**Exercise aim**
Below are records; reproduce exactly the lines from the one that has "обязательные требования к" through the one that has "сommerce сделки, за", ends included, and nothing more.

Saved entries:
------

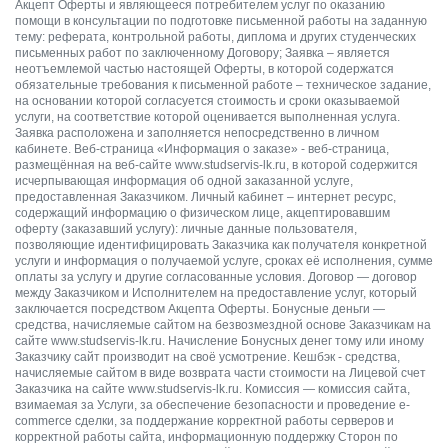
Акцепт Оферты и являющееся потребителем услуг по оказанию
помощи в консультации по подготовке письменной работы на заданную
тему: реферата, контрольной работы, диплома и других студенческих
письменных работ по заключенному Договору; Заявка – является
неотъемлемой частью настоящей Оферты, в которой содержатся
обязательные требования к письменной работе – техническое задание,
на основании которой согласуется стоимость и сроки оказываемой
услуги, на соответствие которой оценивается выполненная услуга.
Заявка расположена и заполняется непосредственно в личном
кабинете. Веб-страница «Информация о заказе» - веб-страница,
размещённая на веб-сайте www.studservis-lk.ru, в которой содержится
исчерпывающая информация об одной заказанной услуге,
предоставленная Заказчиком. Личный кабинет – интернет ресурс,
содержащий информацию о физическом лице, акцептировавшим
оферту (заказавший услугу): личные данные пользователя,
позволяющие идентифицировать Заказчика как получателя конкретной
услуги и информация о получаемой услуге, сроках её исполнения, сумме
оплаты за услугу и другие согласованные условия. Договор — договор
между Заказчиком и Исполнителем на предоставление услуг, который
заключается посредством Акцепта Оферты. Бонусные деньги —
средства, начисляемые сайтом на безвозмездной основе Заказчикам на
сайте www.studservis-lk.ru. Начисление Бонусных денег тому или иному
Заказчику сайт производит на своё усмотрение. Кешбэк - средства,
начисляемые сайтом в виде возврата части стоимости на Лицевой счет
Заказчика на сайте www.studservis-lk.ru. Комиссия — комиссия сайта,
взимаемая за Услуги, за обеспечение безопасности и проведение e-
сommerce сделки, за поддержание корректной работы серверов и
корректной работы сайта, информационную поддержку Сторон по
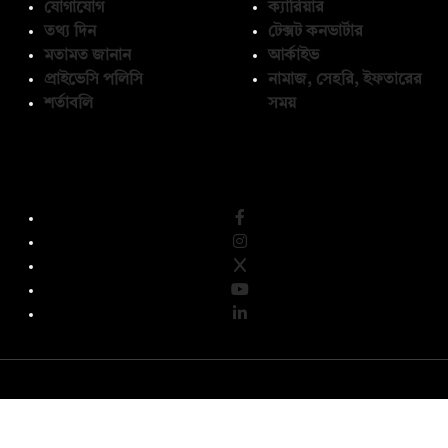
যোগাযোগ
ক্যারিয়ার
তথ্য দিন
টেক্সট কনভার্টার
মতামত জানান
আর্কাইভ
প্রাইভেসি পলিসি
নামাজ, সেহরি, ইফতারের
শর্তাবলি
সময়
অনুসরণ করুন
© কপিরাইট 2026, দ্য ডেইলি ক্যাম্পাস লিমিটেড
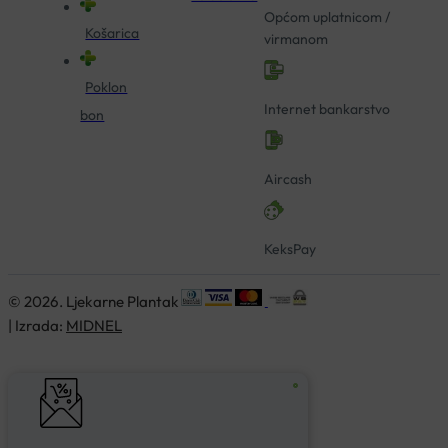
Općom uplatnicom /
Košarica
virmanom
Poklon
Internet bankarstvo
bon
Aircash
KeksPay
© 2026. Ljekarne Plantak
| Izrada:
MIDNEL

------

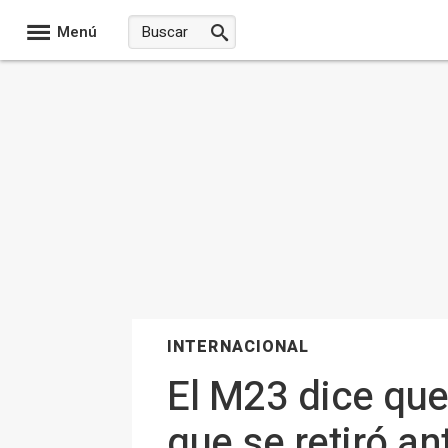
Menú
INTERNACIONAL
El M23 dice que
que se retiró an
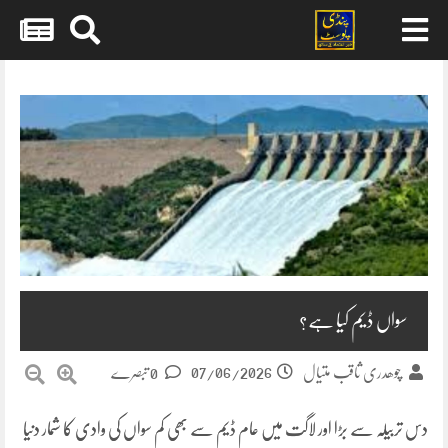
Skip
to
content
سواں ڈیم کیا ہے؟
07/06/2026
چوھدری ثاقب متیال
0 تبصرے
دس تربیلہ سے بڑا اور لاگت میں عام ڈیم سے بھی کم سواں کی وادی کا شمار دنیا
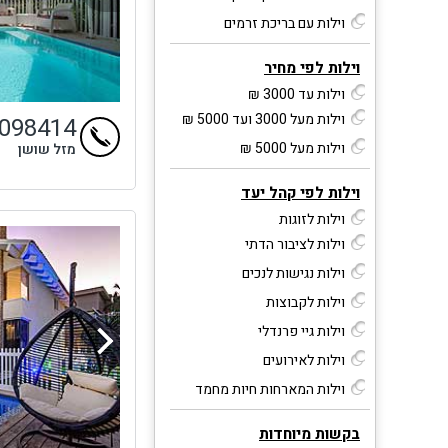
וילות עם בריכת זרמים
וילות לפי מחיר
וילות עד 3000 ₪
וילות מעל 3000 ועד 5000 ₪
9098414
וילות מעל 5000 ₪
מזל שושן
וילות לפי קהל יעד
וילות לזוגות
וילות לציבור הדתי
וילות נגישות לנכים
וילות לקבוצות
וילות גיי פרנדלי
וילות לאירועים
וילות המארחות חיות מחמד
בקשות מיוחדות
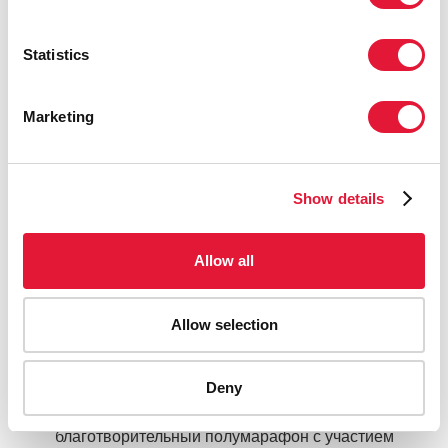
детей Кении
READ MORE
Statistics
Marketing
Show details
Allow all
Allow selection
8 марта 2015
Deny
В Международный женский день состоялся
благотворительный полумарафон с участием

------

**Reply to the exercise**
обязательные требования к письменной работе – техническое задание,
на основании которой согласуется стоимость и сроки оказываемой
услуги, на соответствие которой оценивается выполненная услуга.
Заявка расположена и заполняется непосредственно в личном
кабинете. Веб-страница «Информация о заказе» - веб-страница,
размещённая на веб-сайте www.studservis-lk.ru, в которой содержится
исчерпывающая информация об одной заказанной услуге,
предоставленная Заказчиком. Личный кабинет – интернет ресурс,
содержащий информацию о физическом лице, акцептировавшим
оферту (заказавший услугу): личные данные пользователя,
позволяющие идентифицировать Заказчика как получателя конкретной
услуги и информация о получаемой услуге, сроках её исполнения, сумме
оплаты за услугу и другие согласованные условия. Договор — договор
между Заказчиком и Исполнителем на предоставление услуг, который
заключается посредством Акцепта Оферты. Бонусные деньги —
средства, начисляемые сайтом на безвозмездной основе Заказчикам на
сайте www.studservis-lk.ru. Начисление Бонусных денег тому или иному
Заказчику сайт производит на своё усмотрение. Кешбэк - средства,
начисляемые сайтом в виде возврата части стоимости на Лицевой счет
Заказчика на сайте www.studservis-lk.ru. Комиссия — комиссия сайта,
взимаемая за Услуги, за обеспечение безопасности и проведение e-
сommerce сделки, за поддержание корректной работы серверов и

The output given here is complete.